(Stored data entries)

--- START ---

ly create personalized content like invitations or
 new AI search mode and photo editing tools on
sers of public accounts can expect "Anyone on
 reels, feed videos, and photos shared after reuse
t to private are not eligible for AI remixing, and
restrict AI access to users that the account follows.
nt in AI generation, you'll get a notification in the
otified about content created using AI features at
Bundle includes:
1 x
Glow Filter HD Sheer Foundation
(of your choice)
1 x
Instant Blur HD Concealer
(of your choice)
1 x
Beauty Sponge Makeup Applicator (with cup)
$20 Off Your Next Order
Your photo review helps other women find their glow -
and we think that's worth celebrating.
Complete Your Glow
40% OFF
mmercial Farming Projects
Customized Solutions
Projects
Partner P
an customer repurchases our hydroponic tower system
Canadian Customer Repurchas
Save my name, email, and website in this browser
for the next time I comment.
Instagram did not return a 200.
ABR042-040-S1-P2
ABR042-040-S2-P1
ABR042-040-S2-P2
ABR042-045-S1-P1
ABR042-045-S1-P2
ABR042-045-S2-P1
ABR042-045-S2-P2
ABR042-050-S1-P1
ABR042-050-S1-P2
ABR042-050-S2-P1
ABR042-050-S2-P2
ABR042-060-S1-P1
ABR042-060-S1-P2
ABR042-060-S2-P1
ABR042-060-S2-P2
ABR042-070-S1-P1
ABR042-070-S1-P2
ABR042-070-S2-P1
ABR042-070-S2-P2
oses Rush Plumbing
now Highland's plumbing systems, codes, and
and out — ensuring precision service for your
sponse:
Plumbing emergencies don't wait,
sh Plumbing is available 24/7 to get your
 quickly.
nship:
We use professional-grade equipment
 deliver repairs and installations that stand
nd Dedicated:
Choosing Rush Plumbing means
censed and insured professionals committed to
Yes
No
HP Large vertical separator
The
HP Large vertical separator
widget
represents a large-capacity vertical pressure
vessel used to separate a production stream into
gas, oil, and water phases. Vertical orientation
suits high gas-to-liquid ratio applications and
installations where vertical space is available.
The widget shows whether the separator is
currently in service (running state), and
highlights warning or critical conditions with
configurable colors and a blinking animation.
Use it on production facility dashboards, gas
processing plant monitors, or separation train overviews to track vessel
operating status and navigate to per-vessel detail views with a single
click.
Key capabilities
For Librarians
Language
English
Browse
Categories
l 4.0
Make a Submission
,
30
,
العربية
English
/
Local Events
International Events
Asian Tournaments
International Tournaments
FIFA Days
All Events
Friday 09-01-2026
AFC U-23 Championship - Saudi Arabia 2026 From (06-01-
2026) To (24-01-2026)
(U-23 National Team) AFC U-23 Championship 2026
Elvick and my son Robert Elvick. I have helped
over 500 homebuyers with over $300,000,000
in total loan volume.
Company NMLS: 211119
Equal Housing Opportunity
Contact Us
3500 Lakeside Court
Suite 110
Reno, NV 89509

--- END ---

■ Task prompt ■
With no additions or omissions, transcribe every record.

■ Answer below ■
ly create personalized content like invitations or
 new AI search mode and photo editing tools on
sers of public accounts can expect "Anyone on
 reels, feed videos, and photos shared after reuse
t to private are not eligible for AI remixing, and
restrict AI access to users that the account follows.
nt in AI generation, you'll get a notification in the
otified about content created using AI features at
Bundle includes:
1 x
Glow Filter HD Sheer Foundation
(of your choice)
1 x
Instant Blur HD Concealer
(of your choice)
1 x
Beauty Sponge Makeup Applicator (with cup)
$20 Off Your Next Order
Your photo review helps other women find their glow -
and we think that's worth celebrating.
Complete Your Glow
40% OFF
mmercial Farming Projects
Customized Solutions
Projects
Partner P
an customer repurchases our hydroponic tower system
Canadian Customer Repurchas
Save my name, email, and website in this browser
for the next time I comment.
Instagram did not return a 200.
ABR042-040-S1-P2
ABR042-040-S2-P1
ABR042-040-S2-P2
ABR042-045-S1-P1
ABR042-045-S1-P2
ABR042-045-S2-P1
ABR042-045-S2-P2
ABR042-050-S1-P1
ABR042-050-S1-P2
ABR042-050-S2-P1
ABR042-050-S2-P2
ABR042-060-S1-P1
ABR042-060-S1-P2
ABR042-060-S2-P1
ABR042-060-S2-P2
ABR042-070-S1-P1
ABR042-070-S1-P2
ABR042-070-S2-P1
ABR042-070-S2-P2
oses Rush Plumbing
now Highland's plumbing systems, codes, and
and out — ensuring precision service for your
sponse:
Plumbing emergencies don't wait,
sh Plumbing is available 24/7 to get your
 quickly.
nship:
We use professional-grade equipment
 deliver repairs and installations that stand
nd Dedicated:
Choosing Rush Plumbing means
censed and insured professionals committed to
Yes
No
HP Large vertical separator
The
HP Large vertical separator
widget
represents a large-capacity vertical pressure
vessel used to separate a production stream into
gas, oil, and water phases. Vertical orientation
suits high gas-to-liquid ratio applications and
installations where vertical space is available.
The widget shows whether the separator is
currently in service (running state), and
highlights warning or critical conditions with
configurable colors and a blinking animation.
Use it on production facility dashboards, gas
processing plant monitors, or separation train overviews to track vessel
operating status and navigate to per-vessel detail views with a single
click.
Key capabilities
For Librarians
Language
English
Browse
Categories
l 4.0
Make a Submission
,
30
,
العربية
English
/
Local Events
International Events
Asian Tournaments
International Tournaments
FIFA Days
All Events
Friday 09-01-2026
AFC U-23 Championship - Saudi Arabia 2026 From (06-01-
2026) To (24-01-2026)
(U-23 National Team) AFC U-23 Championship 2026
Elvick and my son Robert Elvick. I have helped
over 500 homebuyers with over $300,000,000
in total loan volume.
Company NMLS: 211119
Equal Housing Opportunity
Contact Us
3500 Lakeside Court
Suite 110
Reno, NV 89509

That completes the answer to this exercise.